Un trimestre en deux temps

Le 4ème mois : la fatigue, encore

Je m’attendais, comme tout le monde le disait, à une révolution dès l’entrée dans le deuxième trimestre. De tout à coup me sentir super bien et en forme, d’aller à merveille.

Sauf que le début du trimestre a été un peu plus difficile que ça ; avec une surcharge au travail qui me vidait et me mettait chaque soir sur les rotules et mon dos qui a décidé de commencer à me faire souffrir très tôt, même si je m’en doutais. Le tout avec toujours aussi peu d’énergie, ça promettait ! J’avais l’impression de plus en sortir et ne réussir à rien faire, même si j’étais extrêmement heureuse. L’ambivalence de la femme enceinte j’imagine. J’avais peur que le reste de la grossesse se poursuive ainsi, les vacances tardaient à arriver et j’avais cette sensation d’être sous l’eau.

Le 5ème et 6ème mois : enfin de l’énergie !

Le 5ème mois a donc débuté par le début des vacances qui ne pouvaient pas mieux tomber. 3 semaines rien que pour nous. Une première à se reposer quand même un peu mais surtout à commencer le tri de la future chambre de bébé et rattraper le retard sur beaucoup de tâches accumulées avec la fatigue. Ensuite nous voilà partis pour deux semaines d’aventure, d’amour et d’eau fraîche.
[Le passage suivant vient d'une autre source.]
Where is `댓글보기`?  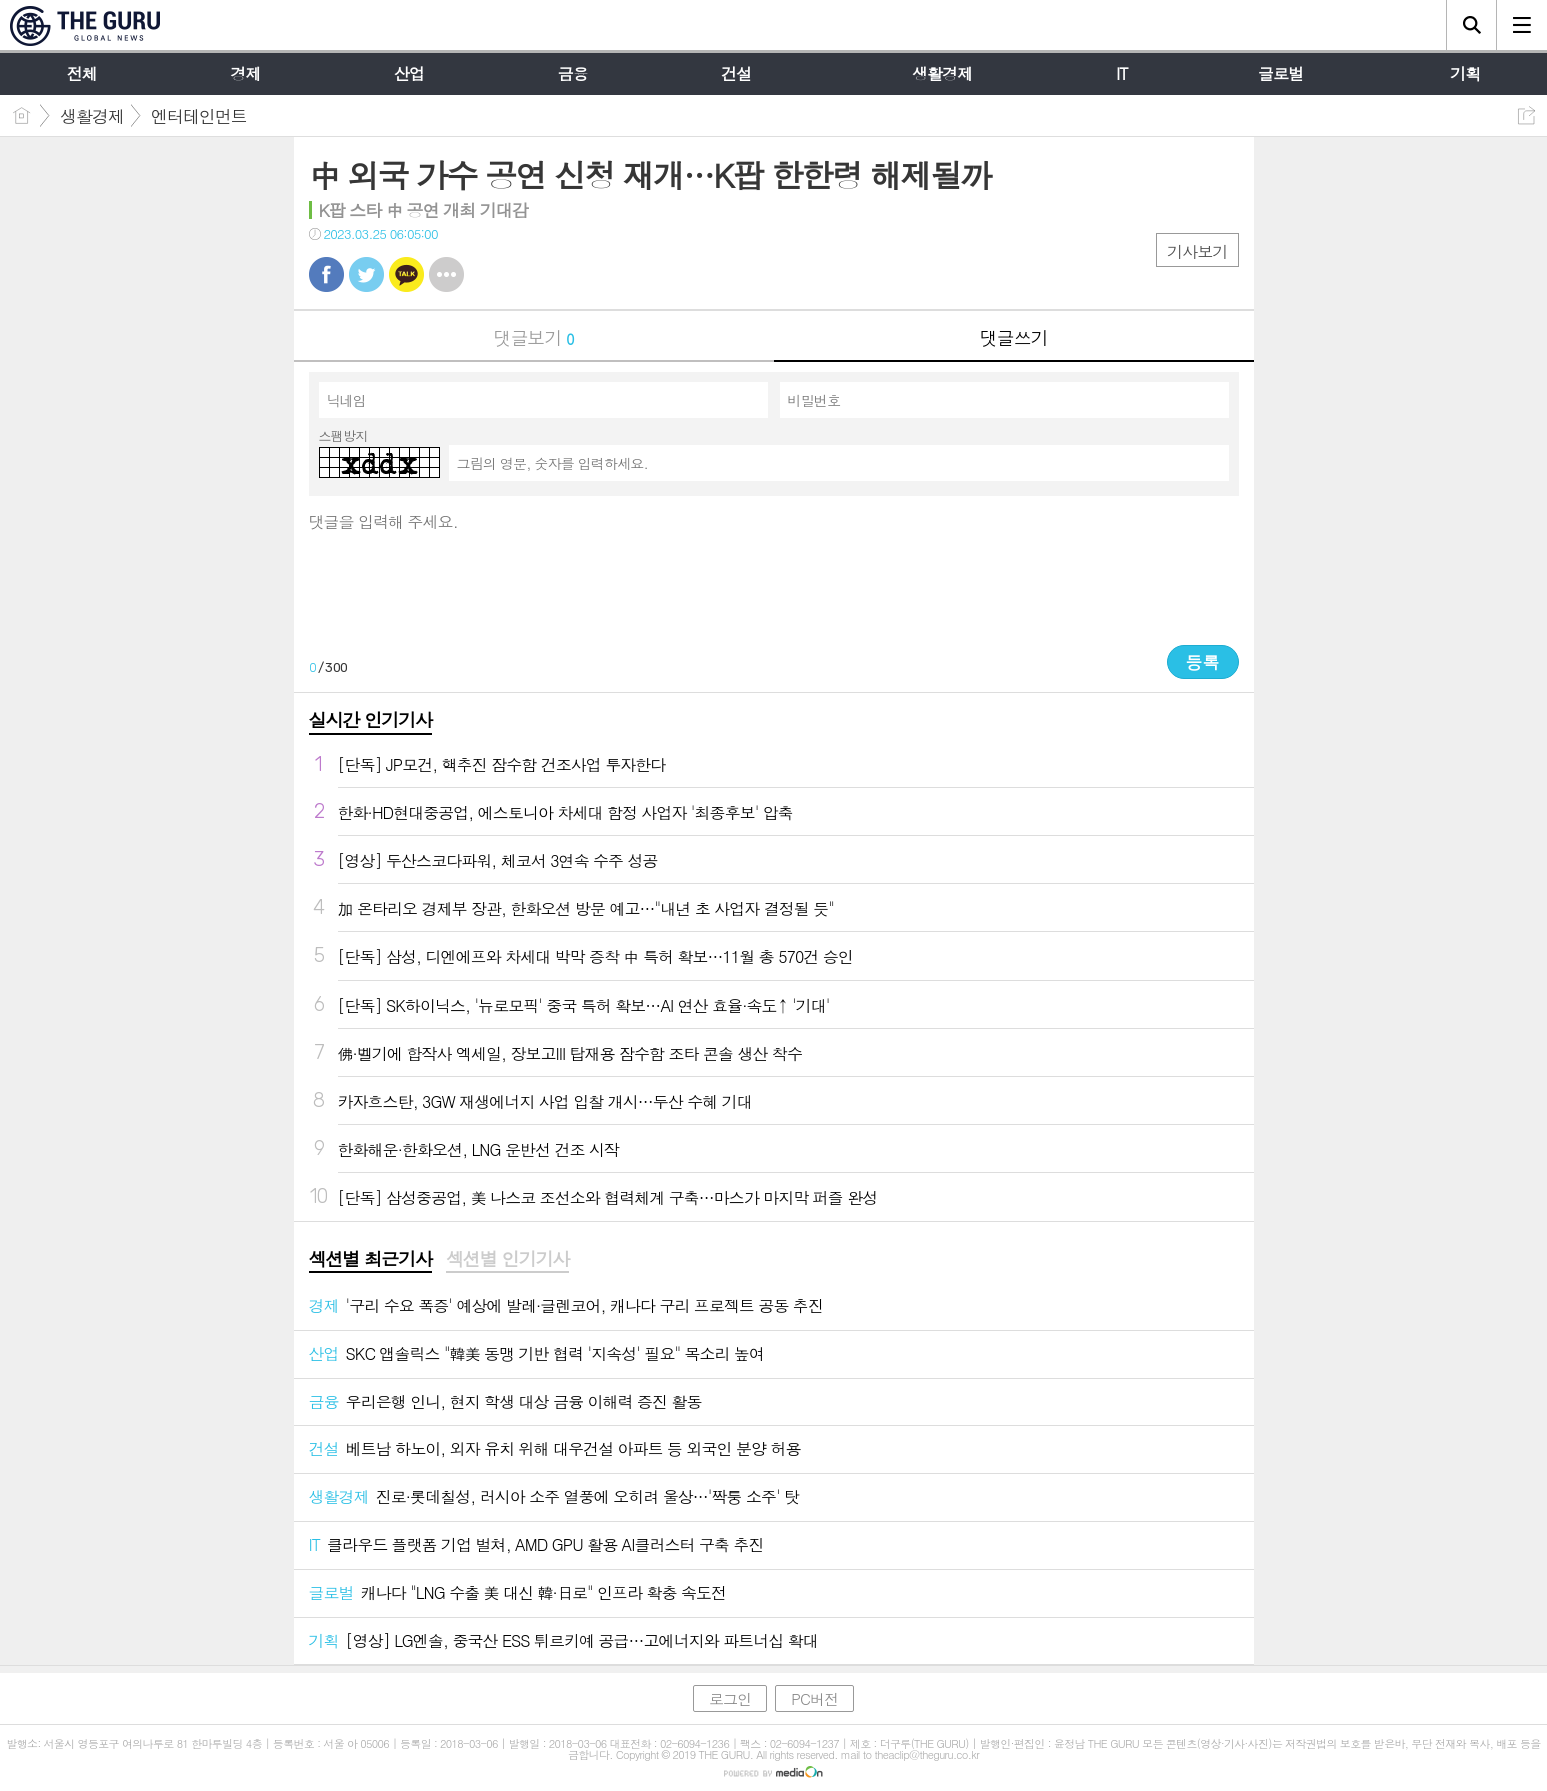 댓글보기 is located at coordinates (534, 337).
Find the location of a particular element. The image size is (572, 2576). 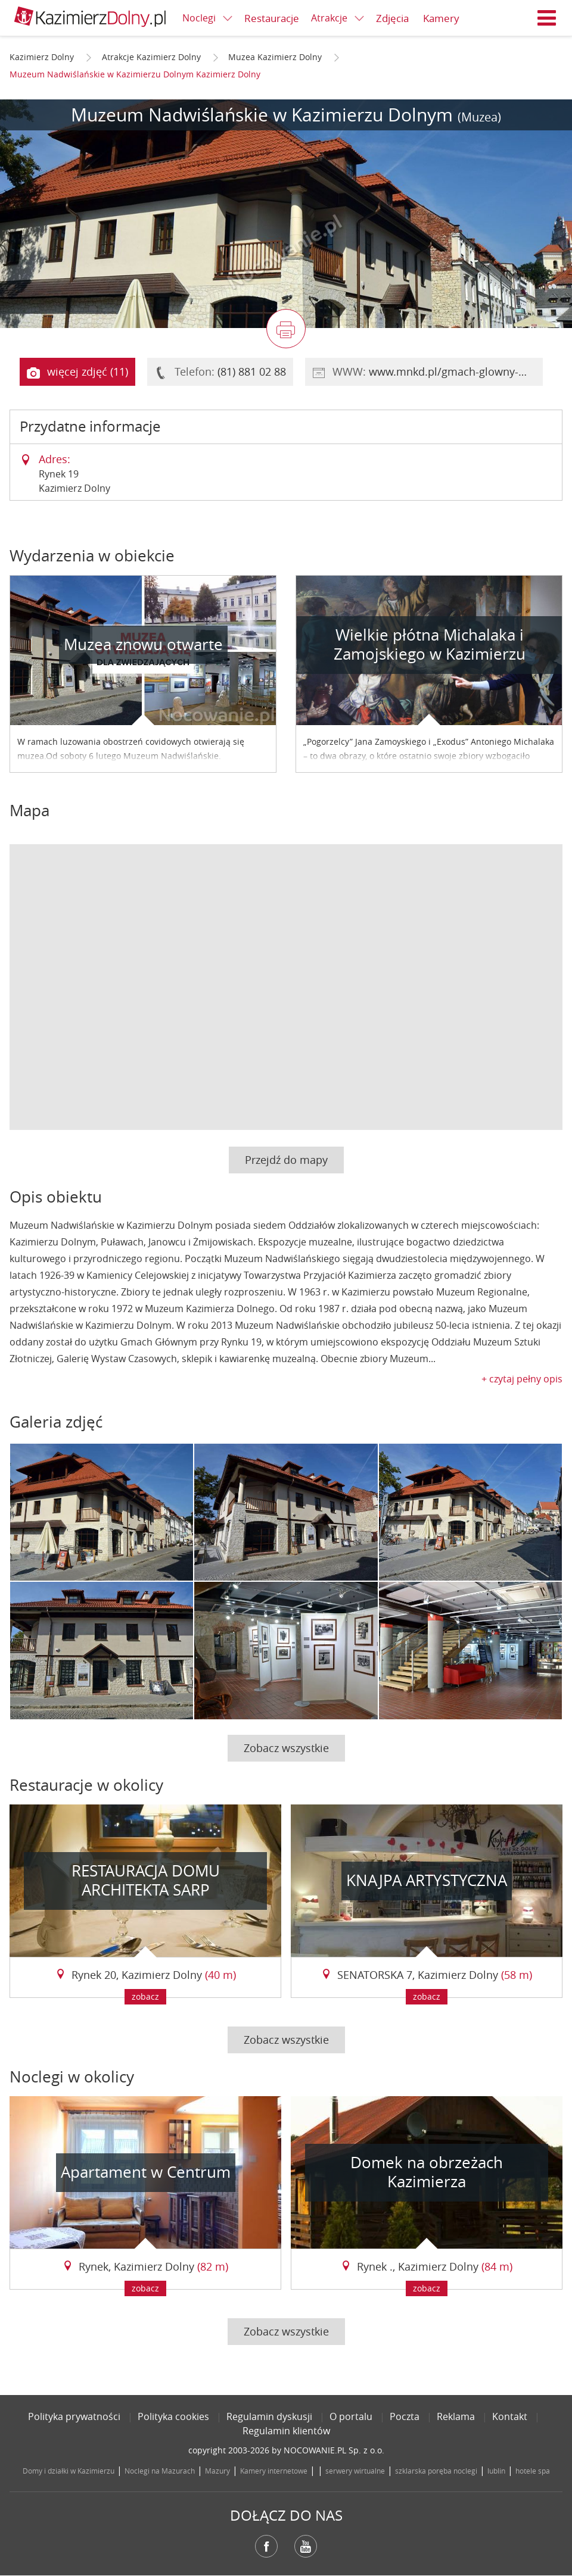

Autant dire que la fatigue physique et psychologique ont vite été balayées et je me suis très rapidement sentie en forme ! Quel plaisir ! On a rechargé les batteries et retourner au travail a été difficile mais au moins je n’était plus aussi fatiguée. J’avais l’impression de re-vivre et d’être enfin prête à pouvoir profiter du meilleur. C’est vraiment une période très douce de la grossesse.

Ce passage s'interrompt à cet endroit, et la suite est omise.